MOOCs, Flipped Classrooms and copyright issues

In 2012 while I was studying in UCONN Health Center, I was asked to record a 50 min video which would be part of a class Flipped Classroom in Oral Microbiology. My knowledge about Flipped Classrooms or MOOCS in general was null at that time and I was very reluctant on leaving a class in video that will remain for free access to students taking that course. I was worried about my material of course.

But it is not until I started ONL171, where I have learned how truly amazing are all these new teaching opportunities and capabilities we have in the digital era. I am very grateful about this. To get to know facts such as that the first massive MOOC was done in 2011 when a professor in Stanford University uploaded a MOOC in Artificial Intelligence and got 150k participants from 109 countries! Since then digital courses have just grown exponentially.

After having experienced myself and researched on MOOCS, I agree with many promoters of MOOCS that the main advantages are based on interactivity. The possibility to interact with other students that are perhaps at your same level of enthusiasm to research topics in a specific subject and that will promote your research in the topic. The it is also the possibility of using webcams and see the teacher or other members of your classroom. Video conferences are providing great opportunities to break with the barrier of distance by face to face conversations such as in platforms like Adobe Connect, Google Hangouts, etc. Expanding the possibility to add unlimited number of participants and share with people around the world is simply amazing.

From my almost naïve experience with Flipped Classrooms back in 2012, I have been investigating about this. I must say that it is impressive how students may have the possibility to see the class at home and do more interactive learning physically in the school. I am no longer reluctant to this and I want to apply this in undergraduate education! I really think this is the next step in education as we teacher would be able to monitor the individual progress of students and what topics they struggle more with.

However, one of the main concerns regarding MOOCs is the legal aspects behind sharing copyright material. I understand that the research libraries have worked hard in order to confound and establish ways to avoid legal problems implied in sharing copyright material. The pressure of online learning has triggered that the old-fashioned physical library settings needed to get digital and ready to provide researchers from all over the globe access to educational material without infringing copyright laws.

In summary, I must say that after my own experience and initial reluctance, I have dramatically changed my view on MOOCs. I am extremely positive now that traditional classrooms are suddenly going to be changed to digital. If we get the opportunity to experience the advantages that online teaching brings to our teaching experiences, our reluctances and insecurities will be easily overcome.



6 thoughts on “MOOCs, Flipped Classrooms and copyright issues

  1. Hello Luis. Thanks for sharing your experience. I also feel very lucky to use the digital tools for cut off the distances. I had the experience to attending one course online with colleague from four countries in two different time zones, at that time I was in Latin america. From my own experience we should take advantages of the digitization and take into account also some of the “cautions” (e.g. copyright) .

    p.s. podria haberte escrito en nuestro idioma?


  2. Hi Luis
    Thank you for sharing your experience about MOOC. I a have experience of using ICT for teaching, learning, and administration as a user and developer but I also first time explored to MOOC from this course.
    I think, one of the main issues is peoples are standing in extreme and indefensible polar positions of ICT in education.

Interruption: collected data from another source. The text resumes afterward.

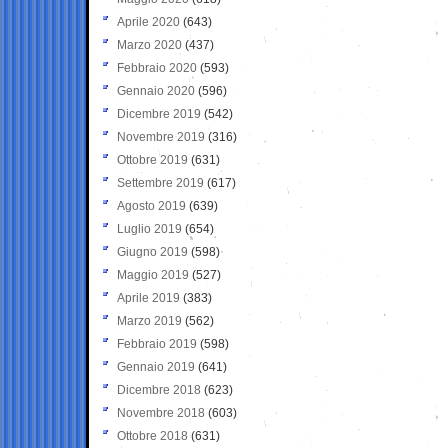
Aprile 2020
(643)
Marzo 2020
(437)
Febbraio 2020
(593)
Gennaio 2020
(596)
Dicembre 2019
(542)
Novembre 2019
(316)
Ottobre 2019
(631)
Settembre 2019
(617)
Agosto 2019
(639)
Luglio 2019
(654)
Giugno 2019
(598)
Maggio 2019
(527)
Aprile 2019
(383)
Marzo 2019
(562)
Febbraio 2019
(598)
Gennaio 2019
(641)
Dicembre 2018
(623)
Novembre 2018
(603)
Ottobre 2018
(631)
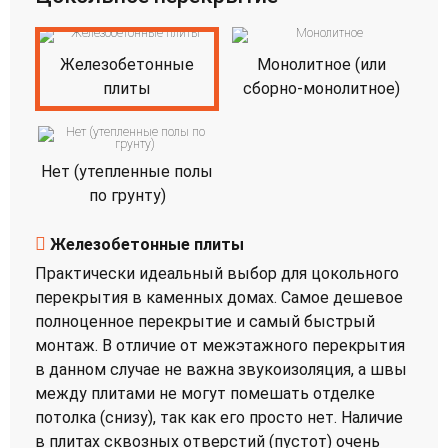
Железобетонные
Монолитное (или
плиты
сборно-монолитное)
Нет (утепленные полы
по грунту)
Железобетонные плиты
Практически идеальный выбор для цокольного
перекрытия в каменных домах. Самое дешевое
полноценное перекрытие и самый быстрый
монтаж. В отличие от межэтажного перекрытия
в данном случае не важна звукоизоляция, а швы
между плитами не могут помешать отделке
потолка (снизу), так как его просто нет. Наличие
в плитах сквозных отверстий (пустот) очень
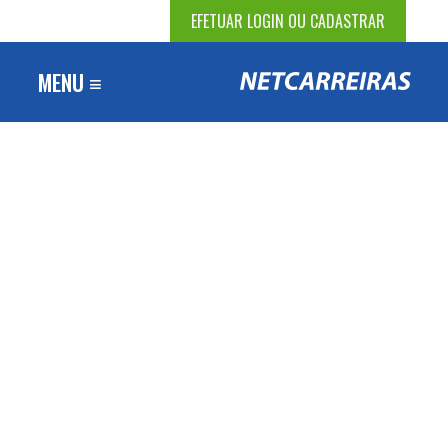
EFETUAR LOGIN OU CADASTRAR
MENU ≡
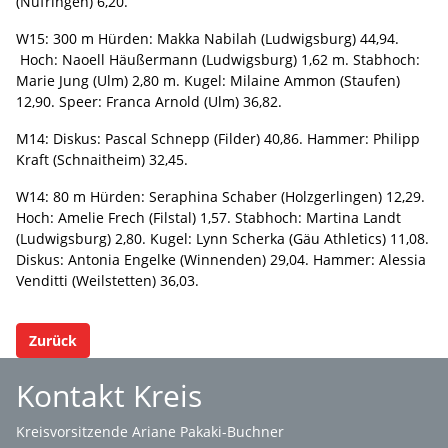
(Nufringen) 6,20.
W15: 300 m Hürden: Makka Nabilah (Ludwigsburg) 44,94.
Hoch: Naoell Häußermann (Ludwigsburg) 1,62 m. Stabhoch:
Marie Jung (Ulm) 2,80 m. Kugel: Milaine Ammon (Staufen)
12,90. Speer: Franca Arnold (Ulm) 36,82.
M14: Diskus: Pascal Schnepp (Filder) 40,86. Hammer: Philipp
Kraft (Schnaitheim) 32,45.
W14: 80 m Hürden: Seraphina Schaber (Holzgerlingen) 12,29.
Hoch: Amelie Frech (Filstal) 1,57. Stabhoch: Martina Landt
(Ludwigsburg) 2,80. Kugel: Lynn Scherka (Gäu Athletics) 11,08.
Diskus: Antonia Engelke (Winnenden) 29,04. Hammer: Alessia
Venditti (Weilstetten) 36,03.
Zurück
Kontakt Kreis
Kreisvorsitzende Ariane Pakaki-Buchner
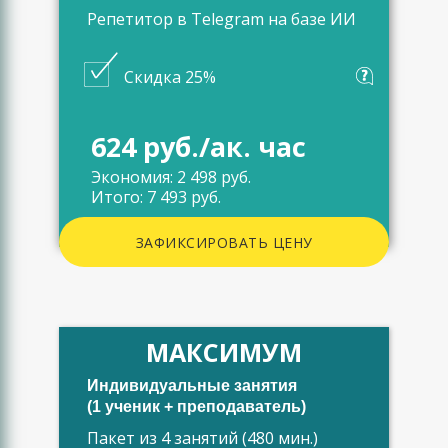
Репетитор в Telegram на базе ИИ
Скидка 25%
624 руб./ак. час
Экономия: 2 498 руб.
Итого: 7 493 руб.
ЗАФИКСИРОВАТЬ ЦЕНУ
МАКСИМУМ
Индивидуальные занятия
(1 ученик + преподаватель)
Пакет из 4 занятий (480 мин.)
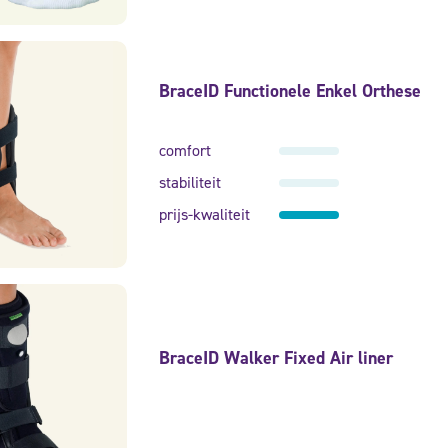
BraceID Functionele Enkel Orthese
comfort
stabiliteit
prijs-kwaliteit
BraceID Walker Fixed Air liner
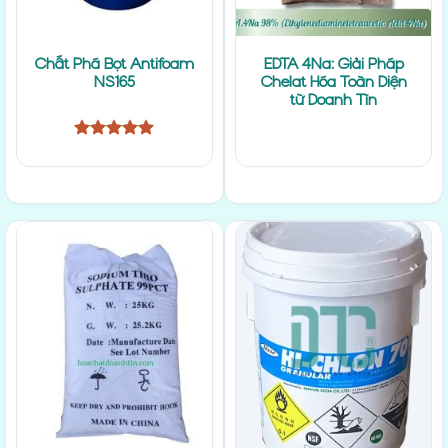
Chất Phá Bọt Antifoam
EDTA 4Na: Giải Pháp
NS165
Chelat Hóa Toàn Diện
từ Doanh Tín
Được xếp
hạng
5
5
sao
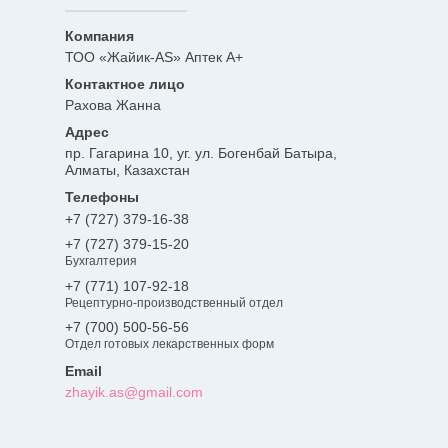
ТОО «Жайик-AS» Аптек А+
Рахова Жанна
пр. Гагарина 10, уг. ул. Богенбай Батыра,
Алматы, Казахстан
+7 (727) 379-16-38
+7 (727) 379-15-20
Бухгалтерия
+7 (771) 107-92-18
Рецептурно-производственный отдел
+7 (700) 500-56-56
Отдел готовых лекарственных форм
zhayik.as@gmail.com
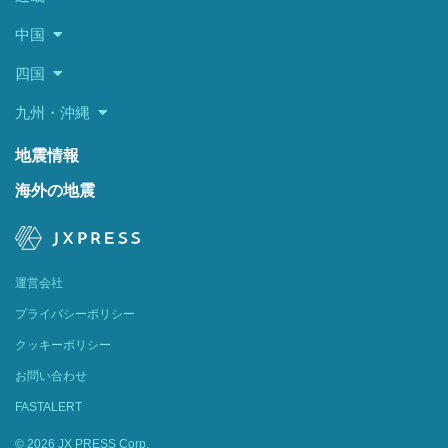
中国
四国
九州・沖縄
地震情報
海外の地震
運営会社
プライバシーポリシー
クッキーポリシー
お問い合わせ
FASTALERT
© 2026 JX PRESS Corp.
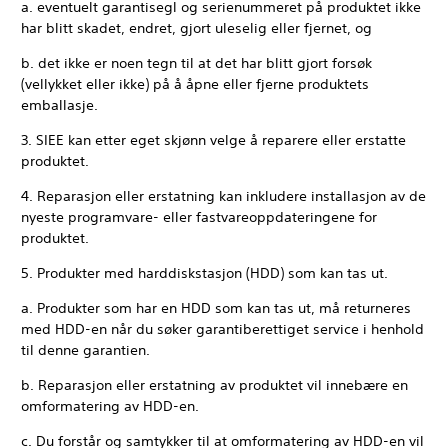
a. eventuelt garantisegl og serienummeret på produktet ikke
har blitt skadet, endret, gjort uleselig eller fjernet, og
b. det ikke er noen tegn til at det har blitt gjort forsøk
(vellykket eller ikke) på å åpne eller fjerne produktets
emballasje.
3. SIEE kan etter eget skjønn velge å reparere eller erstatte
produktet.
4. Reparasjon eller erstatning kan inkludere installasjon av de
nyeste programvare- eller fastvareoppdateringene for
produktet.
5. Produkter med harddiskstasjon (HDD) som kan tas ut.
a. Produkter som har en HDD som kan tas ut, må returneres
med HDD-en når du søker garantiberettiget service i henhold
til denne garantien.
b. Reparasjon eller erstatning av produktet vil innebære en
omformatering av HDD-en.
c. Du forstår og samtykker til at omformatering av HDD-en vil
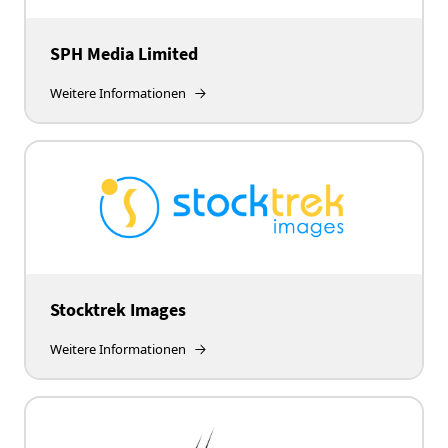
SPH Media Limited
Weitere Informationen
Stocktrek Images
Weitere Informationen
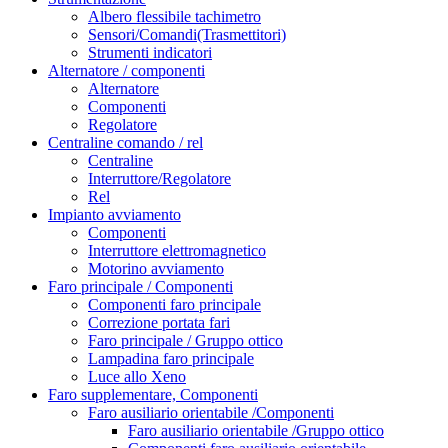
Albero flessibile tachimetro
Sensori/Comandi(Trasmettitori)
Strumenti indicatori
Alternatore / componenti
Alternatore
Componenti
Regolatore
Centraline comando / rel
Centraline
Interruttore/Regolatore
Rel
Impianto avviamento
Componenti
Interruttore elettromagnetico
Motorino avviamento
Faro principale / Componenti
Componenti faro principale
Correzione portata fari
Faro principale / Gruppo ottico
Lampadina faro principale
Luce allo Xeno
Faro supplementare, Componenti
Faro ausiliario orientabile /Componenti
Faro ausiliario orientabile /Gruppo ottico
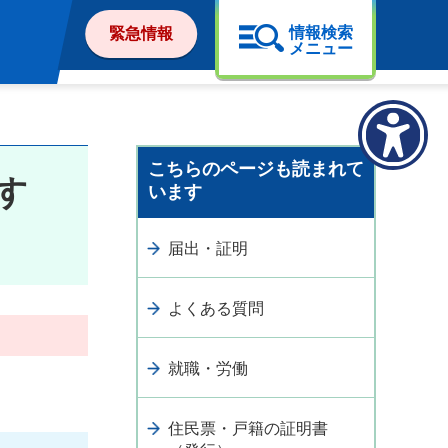
情報検索
緊急情報
メニュー
こちらのページも読まれて
す
います
届出・証明
よくある質問
就職・労働
住民票・戸籍の証明書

One group think That ICT is a substitute for all kind of learning and teaching activities and others think ICT can do nothing. I have heard arguments for and against MOOC. I agree with you and my opinion is if we properly integrate MOOC also can play a key role as a method using latest technologies.

    Liked by 1 person

    1. I couldn’t agree with Ranil more!!! It is seen as a very all or nothing concept by many institutes, as either a completely secondary tool that can or cannot be used with very little difference in outcome, or a wide-sweeping transformation of educational offering. I’ve only ever seen organisations absolutely in love with MOOCs, and organisations that have never heard of them or make no mention of them.


  3. Hi Luis
    I had a similar experience when I was asked to have a presentation and was given a microphone and that my presentation would be filmed to use for the students of that course only, which I actually had to sign a consent paper before that I do agree.
    I think we work too hard with our material that we become too possive about it but the reality is by the mere fact that we are teachers we started sharing, just it was a simple sharing with boundries and with this open learning the boundries start to disappear and it scares us.
    I like your reflections a lot and I like you, is very encouraged to dive in this but I will probably do it in steps until I feel safe and confident to go all the way.
    Thank you very much for sharing.


  4. Hello Luis and thank you for being so open about your reservations and subsequent findings when using technology to this extent in the classroom. I am really interested in the practical aspects of a flipped classroom model and would love to contact you to better understand how you are implementing this and the development towards this model. If you are open to discussing please let me know what would be the best way to get in touch. Have a great evening there!


  5. Hi Luis. I also found myself understanding MOOCS much better on this this course. It has really opened up my mind to perhaps incorporating a MOOC within a module so as to encourage blended learning with face to face learning in the traditional sense. If the two are blended well enough, it could really encourage students to take accountability and ownership of their learning. Thank you for your post.